◆ **WHAT THIS TASK INVOLVES**
Transcribe the entries below with complete accuracy, excluding the pictures.

⟨

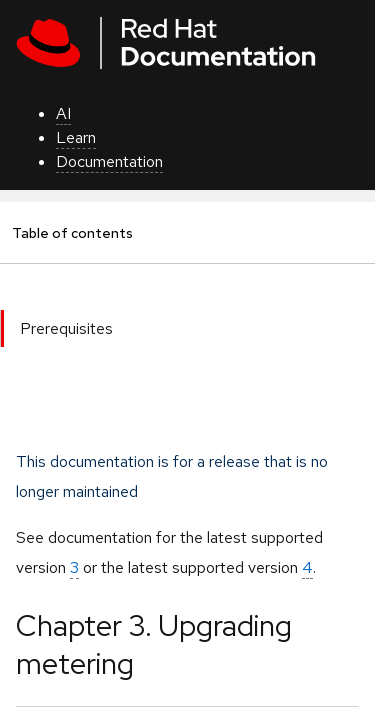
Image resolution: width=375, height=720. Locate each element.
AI (63, 113)
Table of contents (72, 232)
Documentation (109, 161)
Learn (76, 137)
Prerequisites (66, 328)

⟩

◆ **RESULT OF THIS EXERCISE**
Image resolution: width=375, height=720. Locate each element.
AI (63, 113)
Table of contents (72, 232)
Documentation (109, 161)
Learn (76, 137)
Prerequisites (66, 328)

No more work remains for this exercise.